有些网页不是静态加载的,而是通过javascirpt函数动态加载网页,比如下面这个网页,表格中的看涨合约和看跌合约的数据都是通过javascirpt函数从后台加载。仅仅使用beautifulsoup并不能抓到这个表格中的数据。
查找资料,发现可以使用PhantomJS来抓取这类网页的数据。但PhantomJS主要用于Java,若要在python中使用,则要通过Selenium在python中调用PhantomJS。写代码时主要参考了这个网页:Is there a way to use PhantomJS in Python?
Selenium是一个浏览器虚拟器,可以通过Selenium在各种浏览器上模拟各种行为。python中通过Selenium使用PhantomJS抓取动态网页数据时需要安装以下库:
1. Beautifulsoup,用于解析网页内容
2. Node.js
3. 安装好Node.js之后通过Node.js安装PhantomJS。
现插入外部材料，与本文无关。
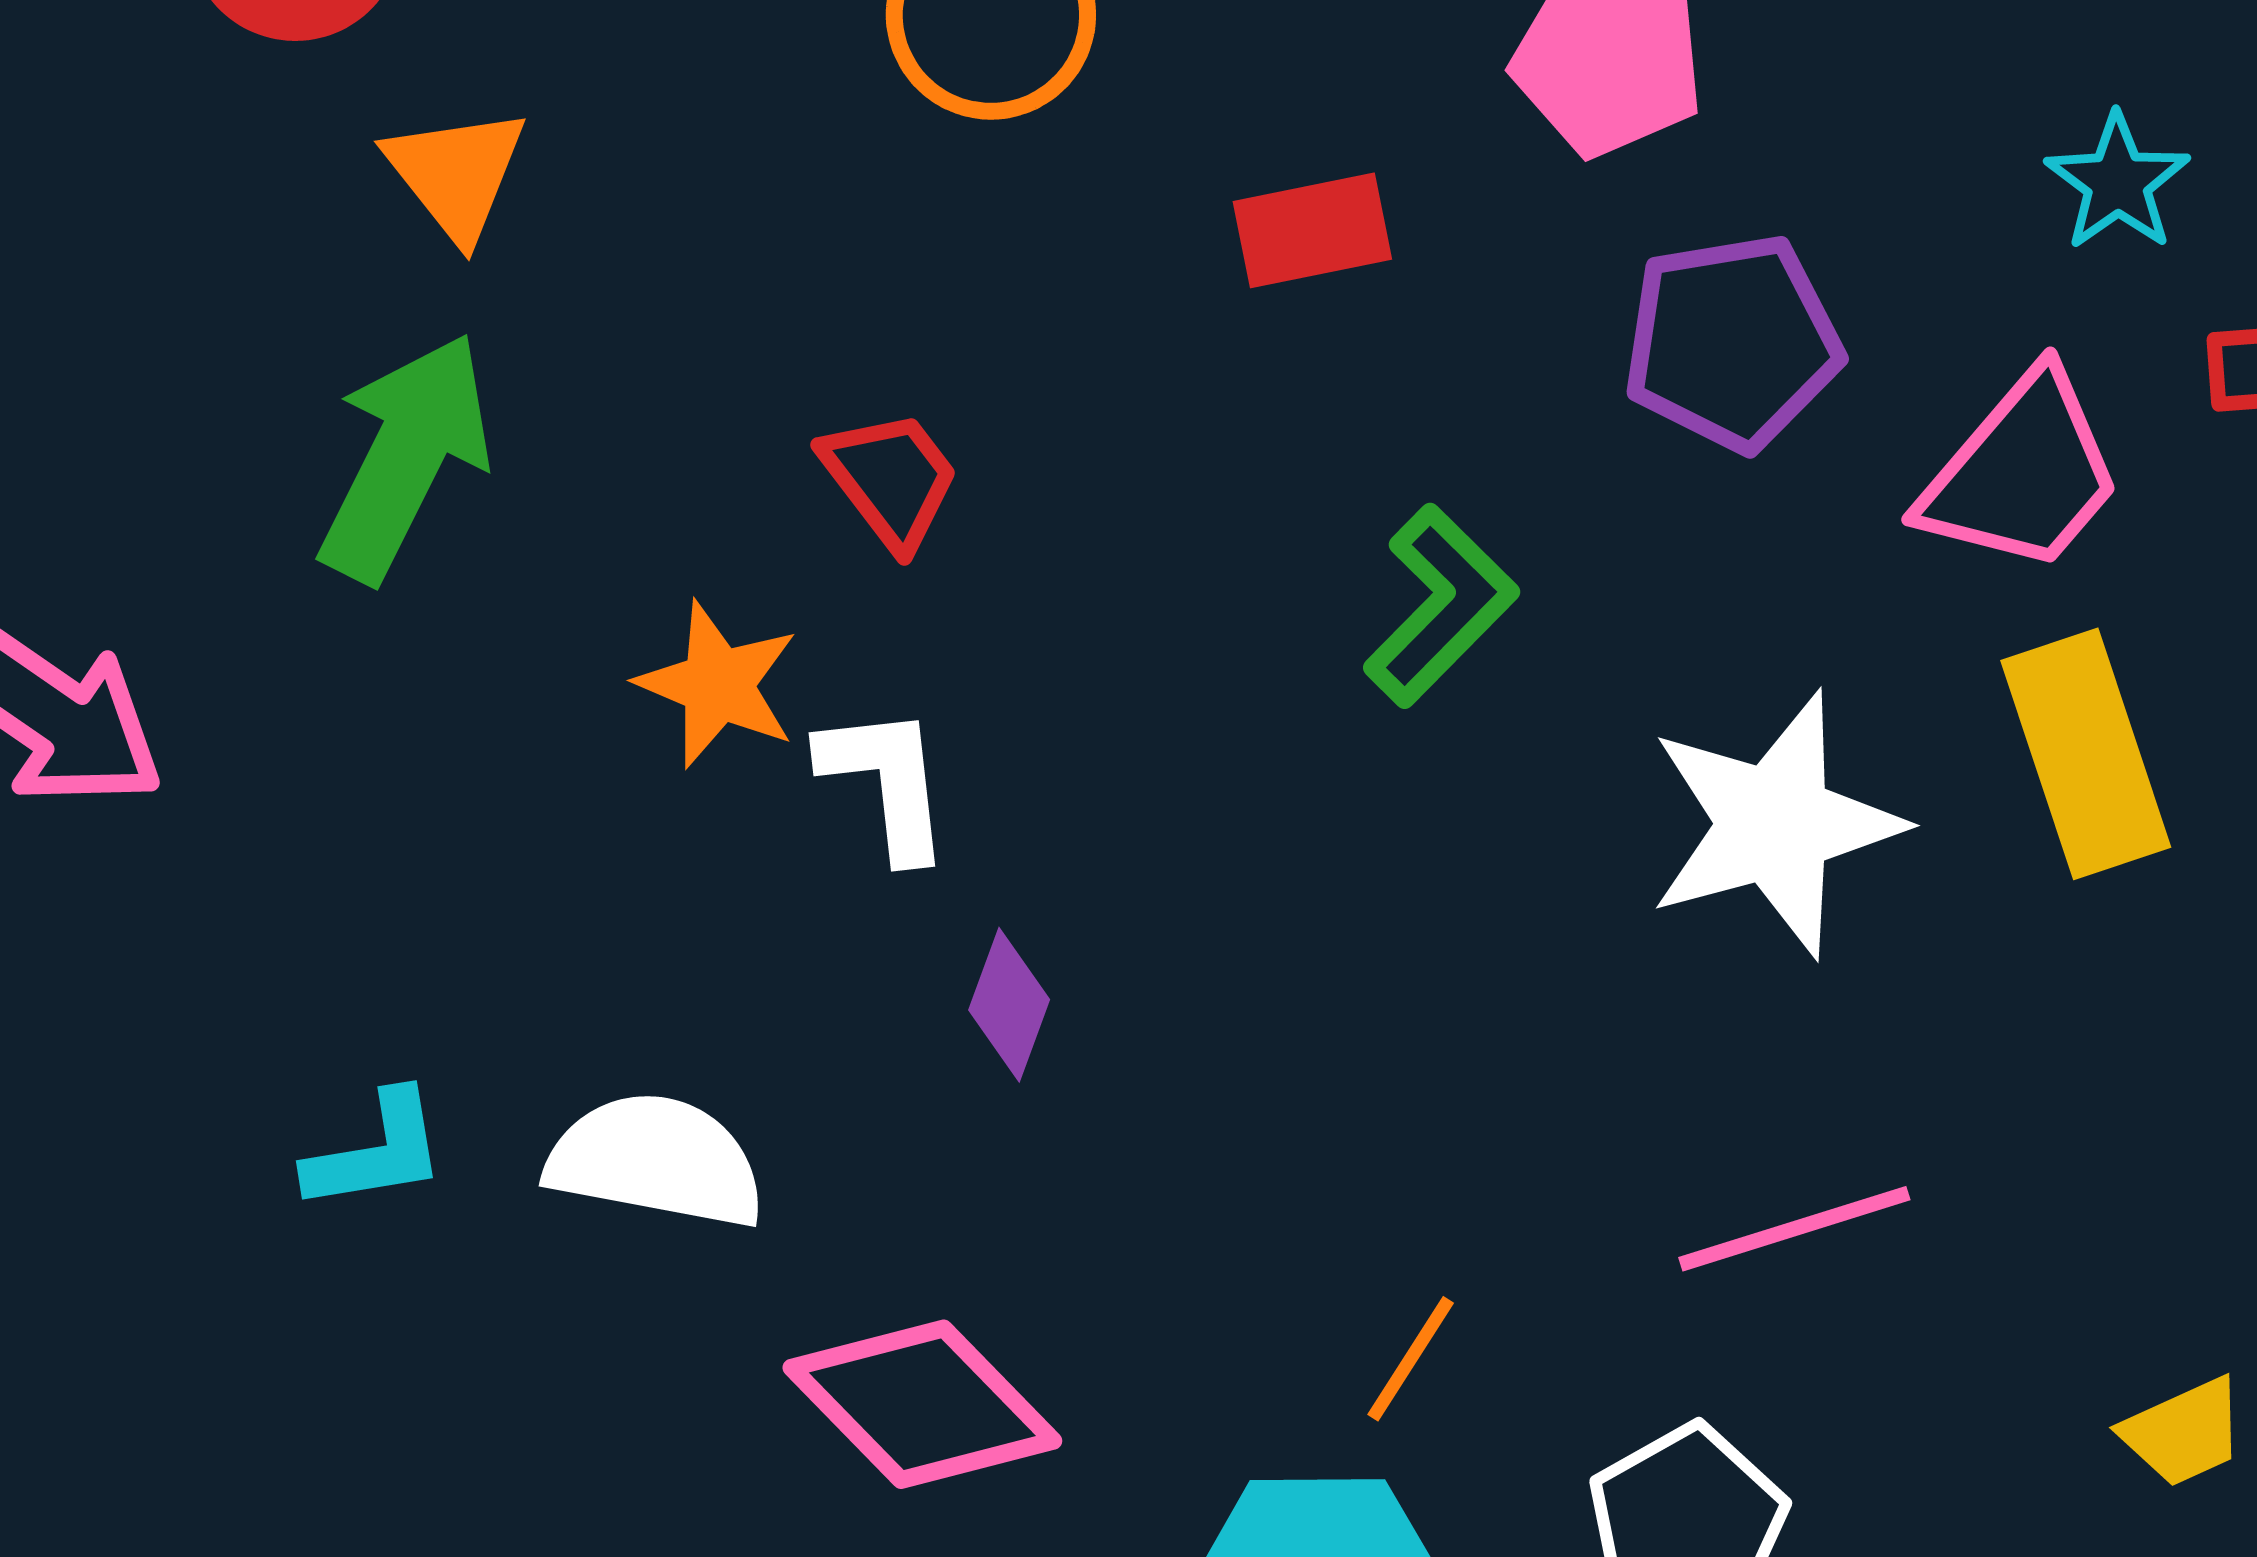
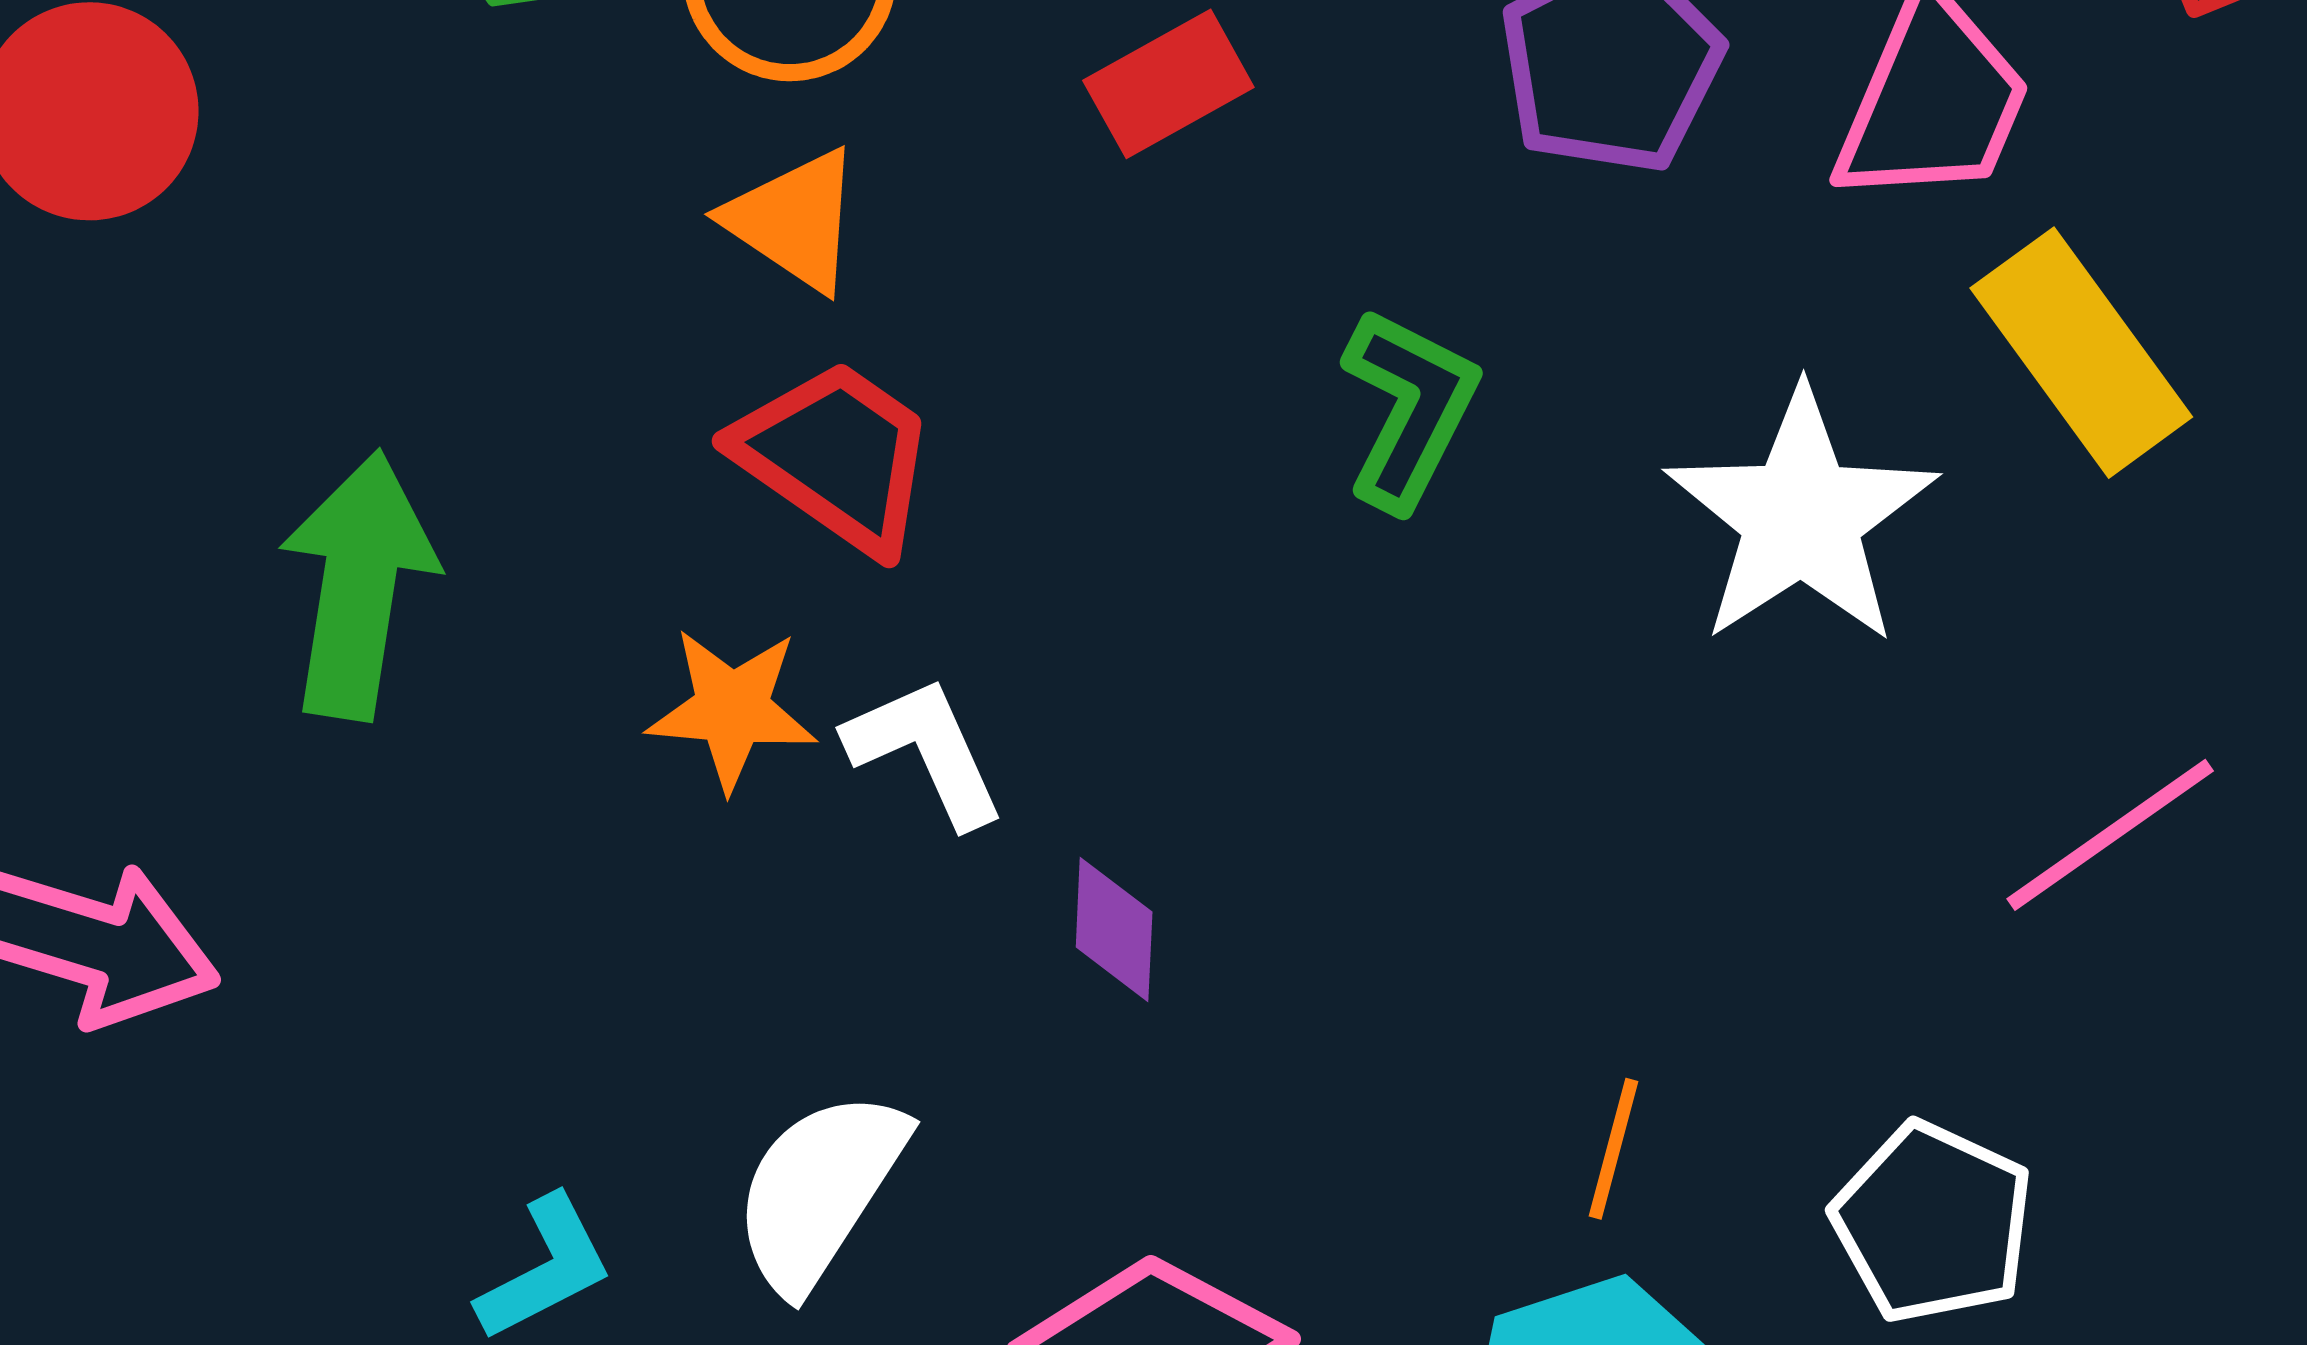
orange triangle: (456, 174) -> (794, 220), moved
red trapezoid: (890, 479) -> (836, 456), size x1.4
white semicircle: (656, 1161) -> (819, 1190), turned -50
pink line: (1794, 1229) -> (2110, 835), moved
在Mac终端中输入npm -g install phantomjs
即可(Windows下的cmd也是一样)
4. 安装Selenium
完成上述四个步骤后即可在python中使用PhantomJS。
代码如下:
# -*- coding: utf-8 -*-
from bs4 import BeautifulSoup
from selenium import webdriver
from selenium.webdriver.support.ui import WebDriverWait
from selenium.webdriver.common.by import By
from selenium.webdriver.support import expected_conditions as EC
import urllib2
import time
baseUrl = "http://stock.finance.sina.com.cn/option/quotes.html"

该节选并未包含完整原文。